Over this past weekend I was blessed to present alongside an awesome lineup of speakers at TEDx MillRiver in Connecticut. One of my fellow presenters was Peter Bregman, author extraordinaire as well as leadership, productivity, and communication expert. His latest book 18 Minutes can be found in the featured section of any Barnes & Noble or any other major bookstore.
After both our presentations were over I sat down with him to ask a few questions regarding career and life, two topics which I knew he’d have some great insight on. He did not disappoint. Check out the Q&A below:
Q: In terms of our personal life, is there a golden ratio that maybe we can follow for “I want these many projects to be career, these many personal development, and these many fun etc?”
I’ve thought a lot about this, and for the most part, at least in my life, I do not see a distinction. Personal development IS organizational development. When I develop myself as a person, I become a more effective, more communicative, stronger person and I become a more effective, more communicative, stronger leader. Essentially, developing myself creatively, developing myself personally, IS developing the business because a business is only as strong and capable as the people in the business are. So for me there is very little distinction between the two.

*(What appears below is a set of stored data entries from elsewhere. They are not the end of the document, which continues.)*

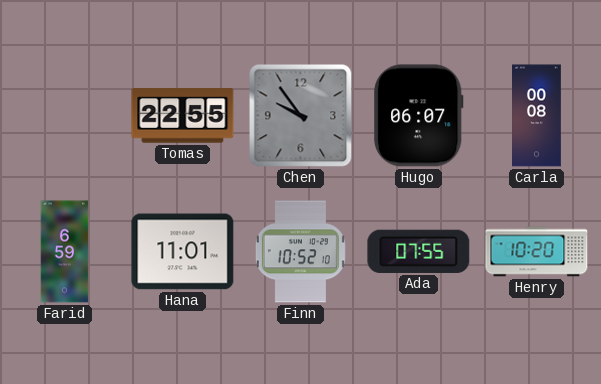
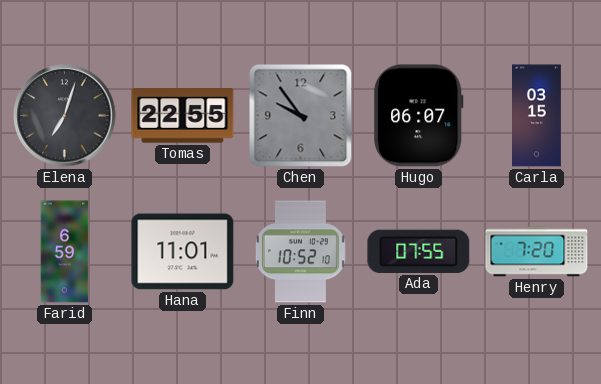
Elena: none -> 7:03
Carla: 00:08 -> 03:15
Henry: 10:20 -> 7:20
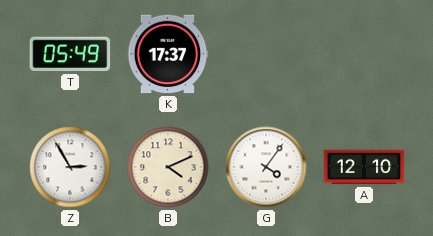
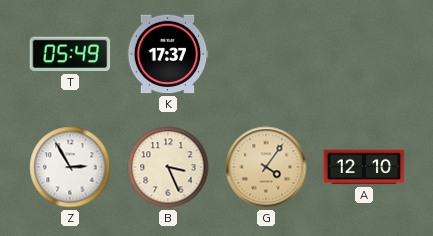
B: 4:11 -> 3:26
G dial: white -> champagne
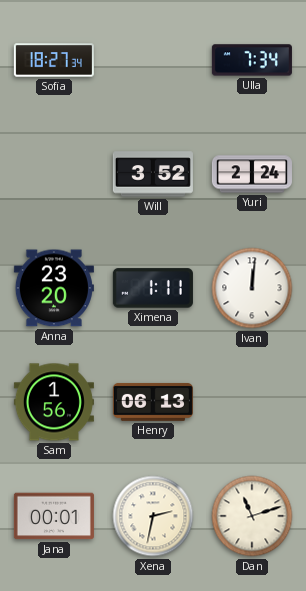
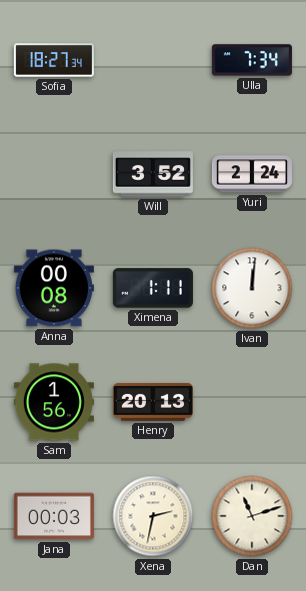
Anna: 23:20 -> 00:08
Henry: 06:13 -> 20:13
Jana: 00:01 -> 00:03
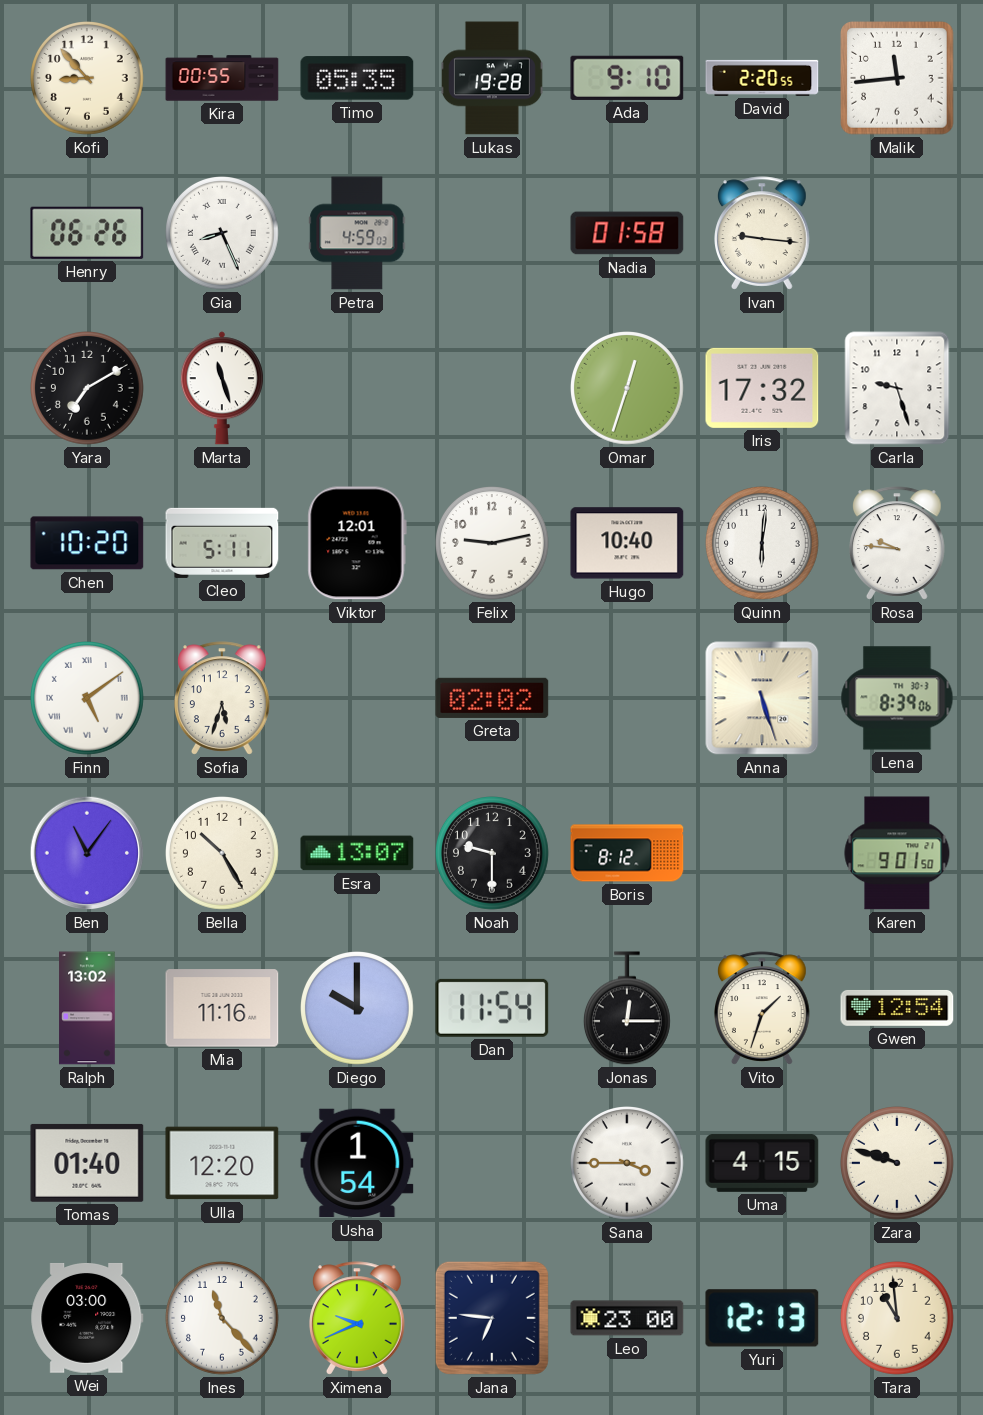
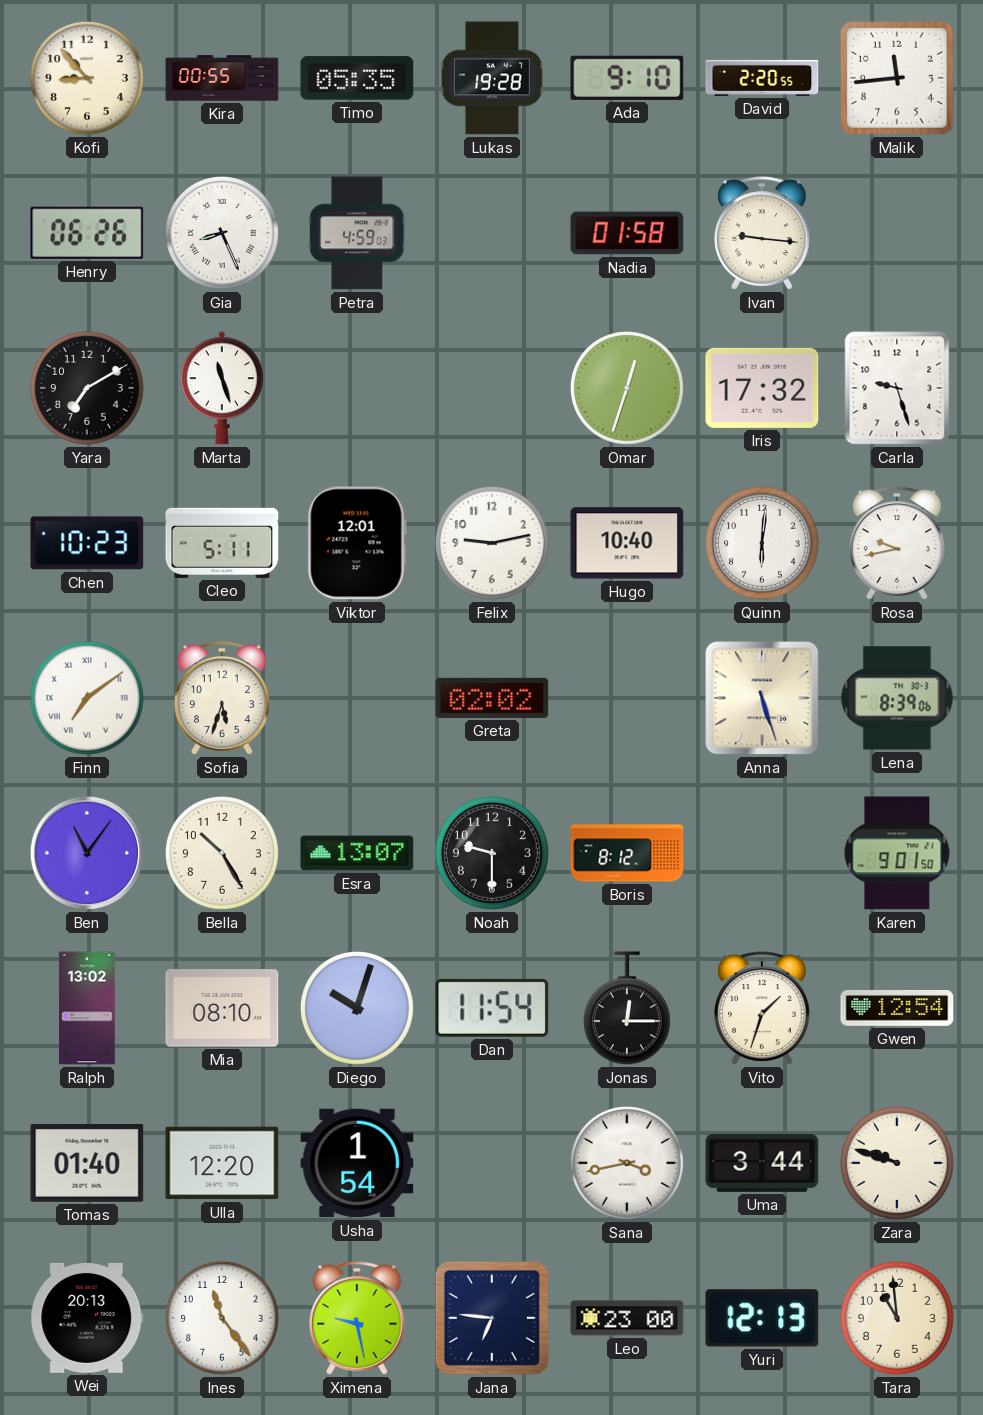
Chen: 10:20 -> 10:23
Rosa: 9:46 -> 9:43
Finn: 5:09 -> 7:09
Mia: 11:16 -> 08:10
Diego: 10:00 -> 10:03
Sana: 3:45 -> 3:43
Uma: 4:15 -> 3:44
Wei: 03:00 -> 20:13
Ines: 11:23 -> 11:24
Ximena: 9:41 -> 9:28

Q: You have a chapter in your book called “Paralysis,” and it’s something many entrepreneurs or creatives deal with when facing a new project. Do you have a rule of thumb to determine how much preparation/thought should be done before just diving into a new project? At times my big fear is of making a huge mistake off the bat that kills my chances of success and crushes my spirit to continue.
I’m a big proponent of just getting to work and figuring the details out later. As long as you don’t invest too much money upfront, there are few mistakes that you can’t recover from. A much more dangerous mistake is never getting started in the first place for fear of not being ready. Most of the real learning happens in the midst of the action – so I wouldn’t wait very long to jump right in.

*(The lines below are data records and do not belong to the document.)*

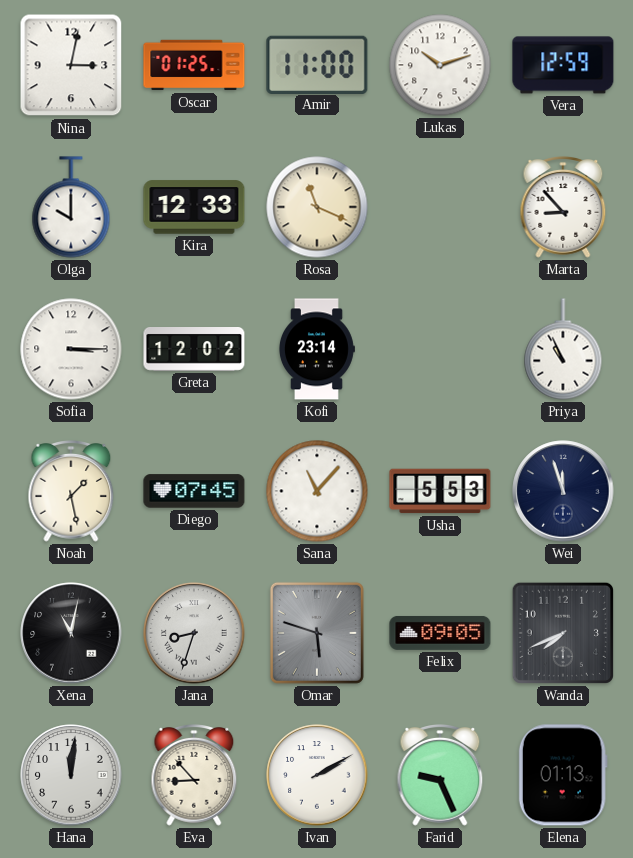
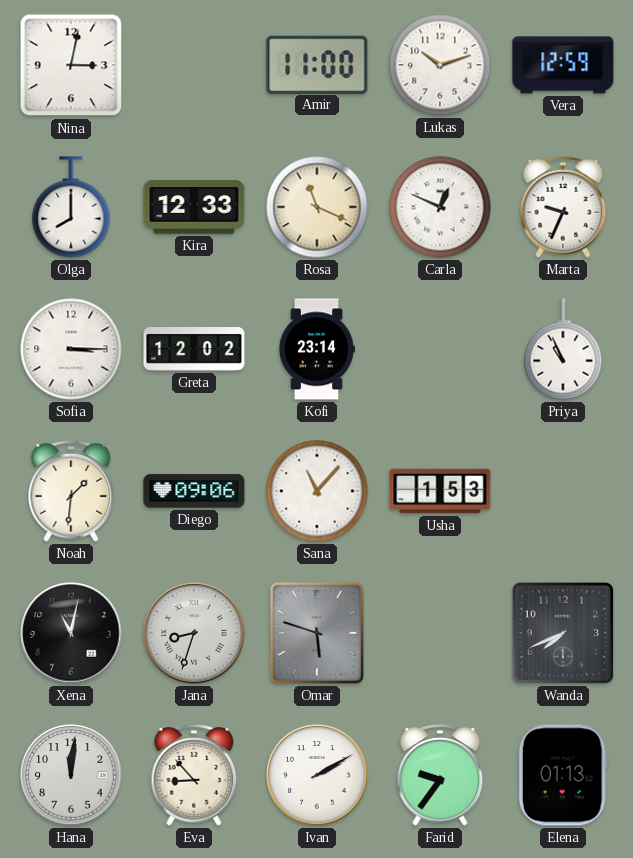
Oscar: 01:25 -> none
Olga: 10:00 -> 8:00
Carla: none -> 12:49
Marta: 8:53 -> 9:34
Noah: 1:28 -> 1:31
Diego: 07:45 -> 09:06
Usha: 5:53 -> 1:53
Wei: 11:57 -> none
Felix: 09:05 -> none
Farid: 9:26 -> 9:36
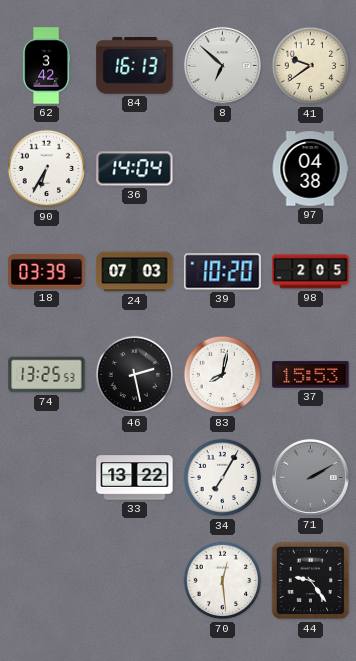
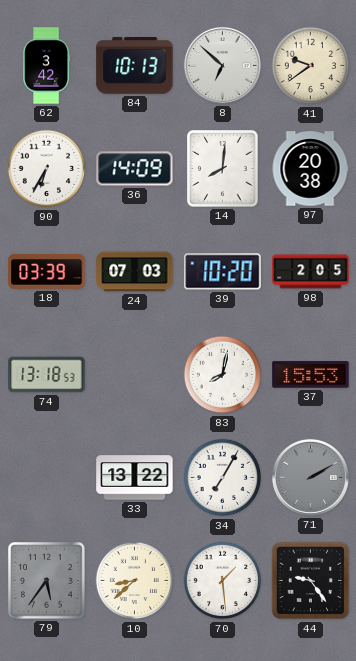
84: 16:13 -> 10:13
36: 14:04 -> 14:09
14: none -> 8:01
97: 04:38 -> 20:38
74: 13:25 -> 13:18
46: 2:28 -> none
79: none -> 5:36
10: none -> 8:38
70: 12:29 -> 1:29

Q: Can you give us a quick overview of your 18 minute plan?
The biggest myth in time management is that you can get it all done. There are all these books out there that say that if you only organize your work better, if you create a different kind of list, that you can get it all done. And I fundamentally disagree with that. I don’t think that you can get it all done, I think there’s way too much to do, that there’s way too many great, cool, attractive interesting things that you want to do, and that ultimately you have to make tradeoffs. You have to make strategic decisions about what you want to do and about what you don’t want to do.
Rather than let the most important things fall through the cracks – and it’s always the most important things that end up falling through the cracks if you try to do everything since those are the things that require thought, are challenging, and take more time to accomplish – you need to make specific strategic decisions about what you’re going to ignore – what you’re not going to do – in order to create space to do the things that ARE important. You have to push the less important things through the cracks.

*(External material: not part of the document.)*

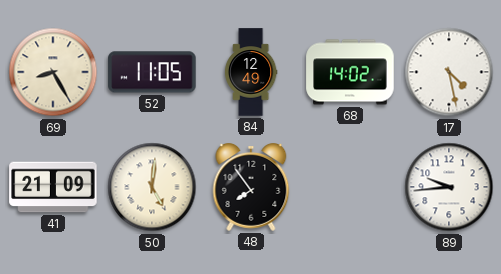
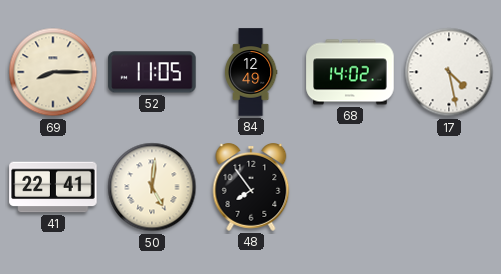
69: 8:25 -> 8:15
41: 21:09 -> 22:41
89: 9:44 -> none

Q: Do you think that following a philosophy like this can be limiting and can cause you to lose out on good opportunities because you’re following this too strictly?
I would say that following a process like this ensures that you follow through on your most important priorities. If you think: “I’m never going to get off twitter, I’m never going to get off Facebook, I’m never going to get off LinkedIn. I’m just going to watch the flow all the time so that there’s nothing that I ever miss,” well, that’s the behavior of someone who ends up stagnating because they’re so worried they’re going to miss an opportunity that they end up not following through on any opportunities out of fear of foregoing other ones.
The main lesson is that you have to make bets in this life, and you have to say “I’m going to follow through on x opportunity, which means saying no to y and z opportunity. And I’m going to make a bet that x opportunity is going to be the right opportunity for me. And you know what, if it’s not, I can always go back and see if y and z opportunity works.”
Q: Relating to the workplace, how can managers and leaders get their tribe to buy into this 18 minute plan without having it backfire? How can we guarantee accountability?
One of the things that I talk about in 18 minutes is a six box to-do list – taking the 5 most important areas on which you want to focus for the year, and creating a to-do list based on those 5 things. One of the things managers can do is to make sure that both management and employees are on the same page about their top 5 things they’ll be focusing on for the year. It’s the best way of saying: “all of my to-dos are going to fit in one of these 5 boxes otherwise they go into this 6th box called The other 5 percent and I shouldn’t be spending more than 5 percent of my time on those.
95% of my time should be spent on the things that I consider to be most important, and if a manager and employee can agree on what those things are, and they absolutely SHOULD agree on what those things are, then the manager can actually manage the work that all of the employees are doing much more strategically .
Q: For us marketers, is there a way to incorporate your philosophy into our discipline, something that will help us make the right business choices and grow our customer base?
Yes, for sure. When you’re marketing you have to make a million tradeoffs, you have to make decisions as to where you’re going to spend your dollars. You should take a stand. Decide which market you want to pursue – and how you want to pursue it – and then commit to that for some period of time. Focus obsessively to make sure that your actions are following through. Once you’ve done that for some period of time you’ll have a sense as to whether it’s making an impact and then you can go on to the next step. But you don’t want to spread yourself so thin that you’re not actually really making an impact.